The process of admissions simplified the process of proving certain legal facts and also in eliminating facts that are not a dispute amongst the parties that come for redressal. It is established under the Evidence act, that documentary evidence is paramount and oral evidence cannot controvert/deny the facts proved by the documentary evidence. The question that arises herein, is that when a party states a document to be “admitted” in the affidavit of Admission and Denial, submitted under Order XI Rule 4, also admits to all the content that such document contains. The following courts have clarified the said legal conundrum:

The Karnataka High Court in K.M. Venkataraman and Ors. vs. G. Narayana and Ors.[3] has held that “It is trite law that admission is the best piece of evidence and admission of a document means admission of facts contained in the document.”

The Calcutta High Court in Dalgreen Agro (P) Ltd. v. Sk. Asadur Rahman[4] has clarified that Section 58 read with the amended provisions of Order XI, Rule 4 leads to the inescapable conclusion that the objective of a detailed Statement of admission and denial accompanied by an Affidavit confirming the correctness of such Statement is to do away with the rigours of proving the documents which already form part of the affidavit of evidence. The five heads provided under sub-rule (2) of Order XI Rule 4 gives the right as well as sufficient opportunity to a party to decide whether a document should be admitted or denied under any of the heads provided. But once the party exercises that right and submits a statement together with an Affidavit vouching for the stand taken by it, that party cannot insist upon a further right to call for further proof of those documents in examination in-chief.


What amounts to Admission when the witness has not been cross-examined on facts?

The 1994 decision of the Bombay High Court in Bhika Cullianji and Co. v. Avon Electric Company and Ors. recognised that the challenge to oral evidence must be reflected in the course of cross-examination. As the Defendants therein declined to put the material setting out their case in the cross-examination, the Court observed that the same would be regarded as an admission and such uncontroverted evidence must be acted upon by the Court[5].

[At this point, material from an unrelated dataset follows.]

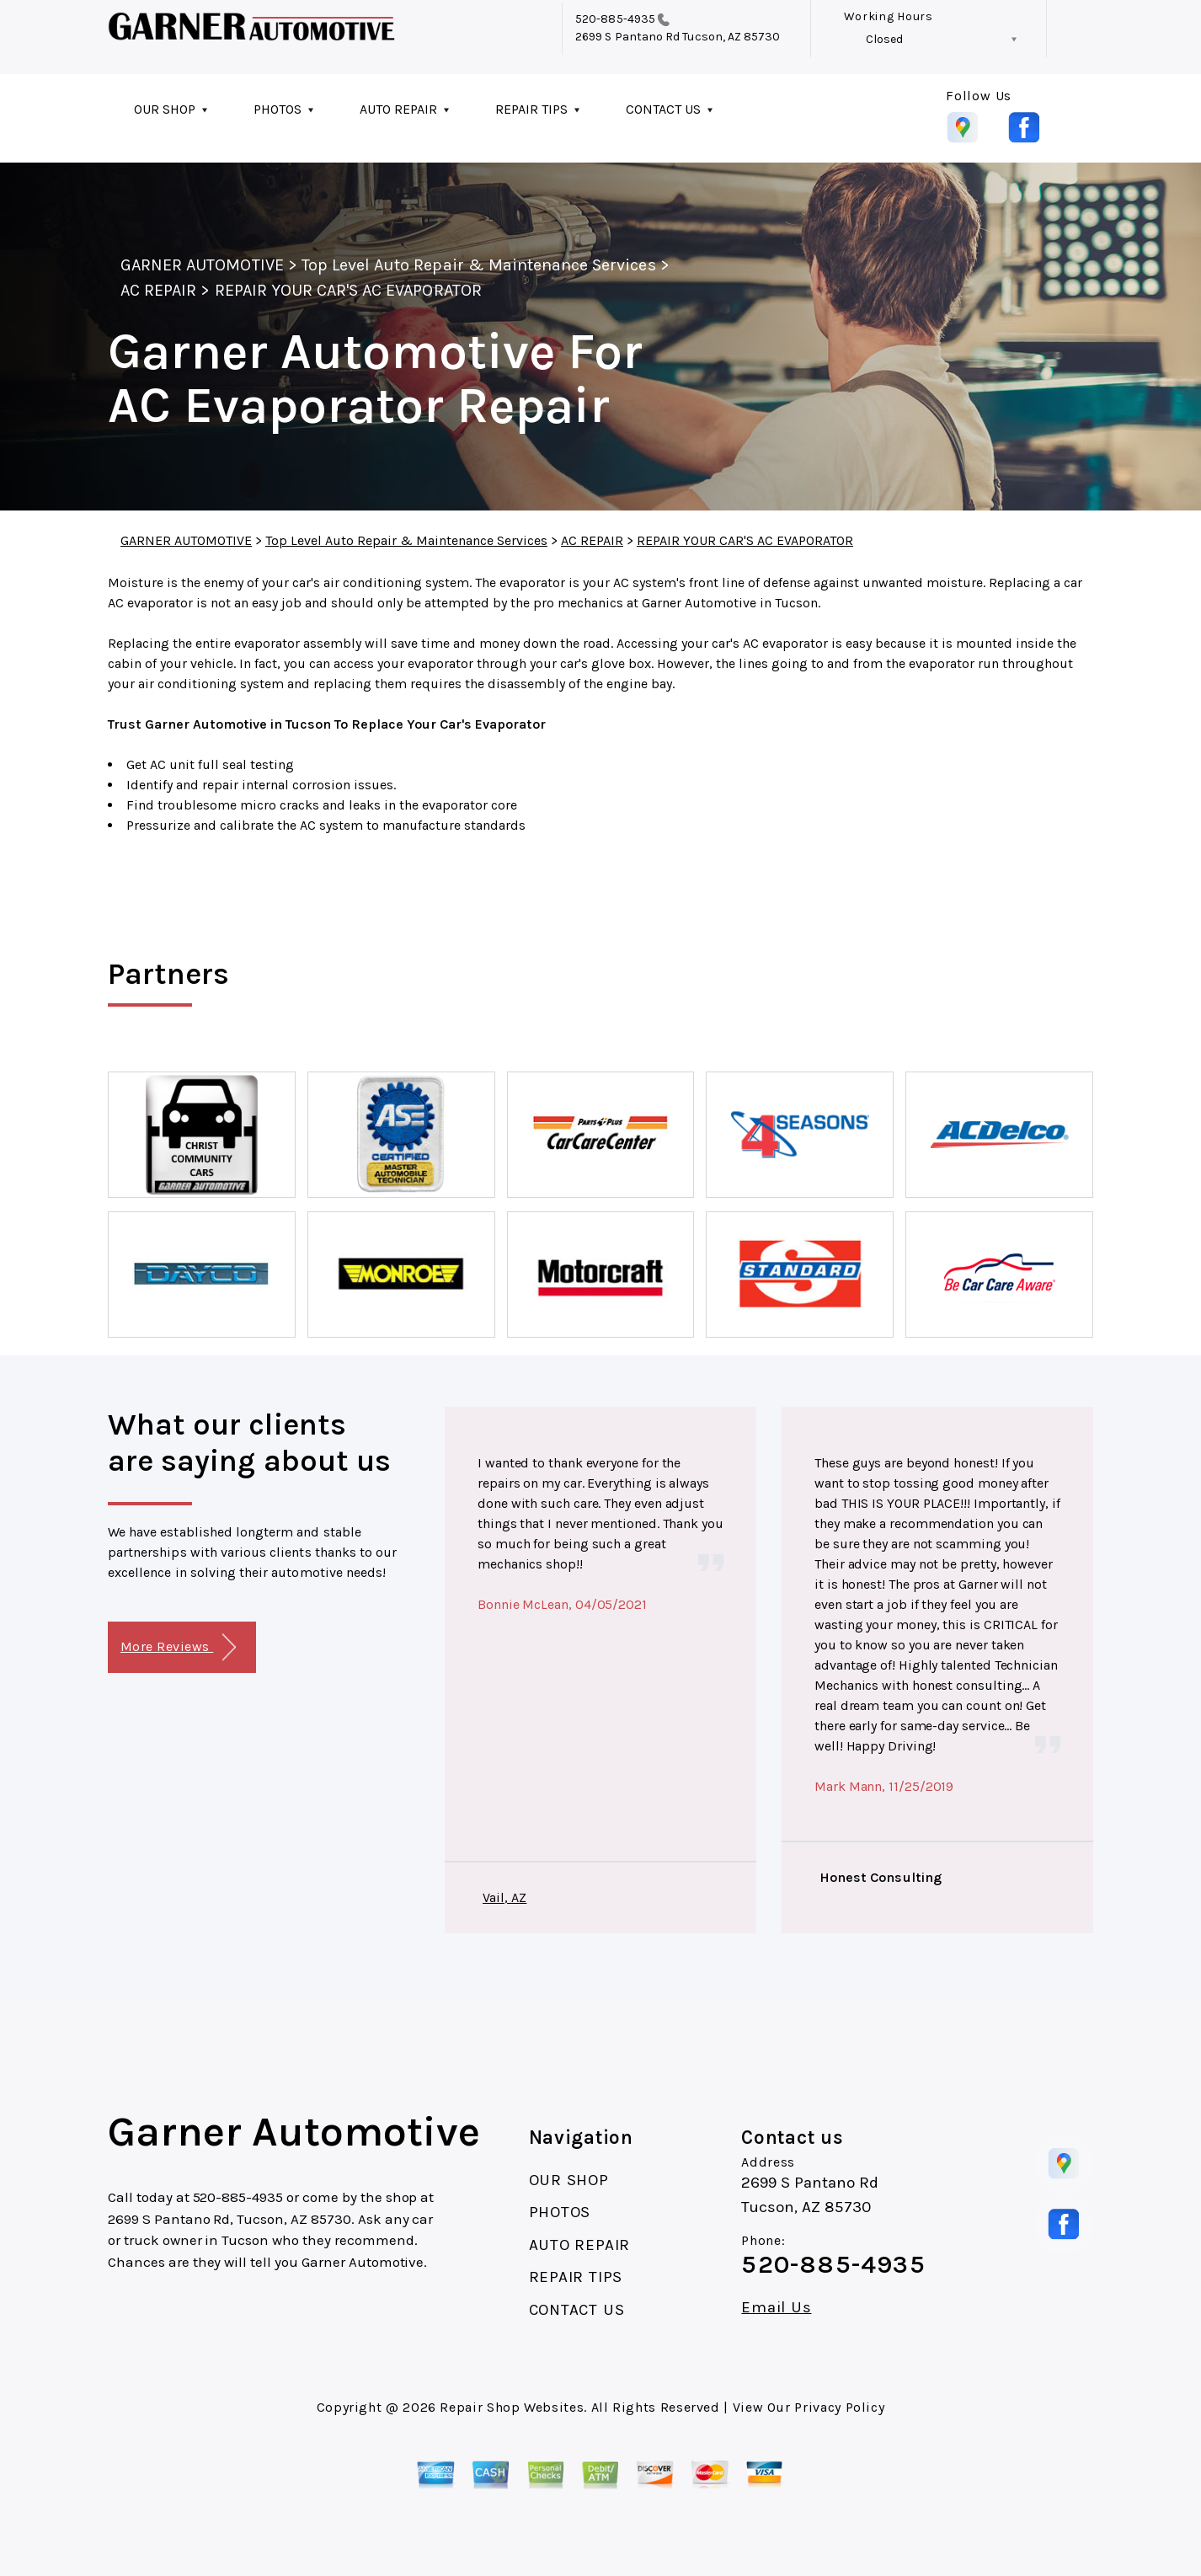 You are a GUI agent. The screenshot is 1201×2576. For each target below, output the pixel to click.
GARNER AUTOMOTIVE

In Muddasani Venkata Narsaiah (D) through Legal Representatives v. Muddasani Sarojana[6], the apex Court has held that effect of non-cross-examination is that the statement of a witness has not been disputed and if no questions are put to a witness, the Court would presume that the witness account has been accepted. The Court has further recognised that the matters sworn to by one party in the pleadings not challenged either in pleadings or cross-examination by other party must be accepted as fully established[7].

Further, in Black Ticket Films v. Walter Philip & Ors.[8] the Bombay High Court has held that if there was no cross-examination of the witness on any part of the deposition of the witness examined by the plaintiff, it amounts to admission of those facts deposed by the witness and the other party. In this case, the Claimant’s witness was not cross-examined by the Defendant on various parts of examination in chief and cause of action. Although few suggestions were put to the witness, no independent evidence was led by the Defendants to prove the case of the defendants before the Court. In view of the same, it was held that the evidence of the Plaintiff stood admitted and proved.



Admissions both under the Civil Procedure Code, 1908 and the Indian Evidence Act, 1872 are pivotal in shaping the outcome of legal proceedings. Admissions serve as a key piece of evidence that can significantly influence the decision of the person adjudicating the dispute. Therefore, parties and especially legal practitioners must navigate admissions with mindfulness and attention to details and understand the complexities and consequences of such admissions.


[1] Srei Infrastructure Finance Ltd. v. Tuff Drilling Pvt. Ltd. (2018) 11 SCC 470 (Para 17, 26 and 27).
[2] Gian Chand and Brothers and Ors. v. Rattan Lal AIR 2013 SC 1078, para 22-24
[3] K.M. Venkataraman and Ors. v. G. Narayana and Ors. 2012 (94) ALR 895, Para 14.
[4] Dalgreen Agro (P) Ltd. v. Sk. Asadur Rahman 2020 SCC OnLine Cal 3284, Para 9, 10.
[5] Bhika Cullianji and Co. v. Avon Electric Company and Ors. 1994 SCC Online Bom 88, Para 3.
[6] Muddasani Venkata Narsaiah (D) Lrs. v. Muddasani Sarojana (2016) 12 SCC 288.
[7] Para 16, Muddasani Venkata Narsaiah (D) Lrs. v. Muddasani Sarojana (2016) 12 SCC 288.
[8] Black Ticket Films v. Walter Philip & Ors 2017 SCC ONLINE BOM 5368, Para 72.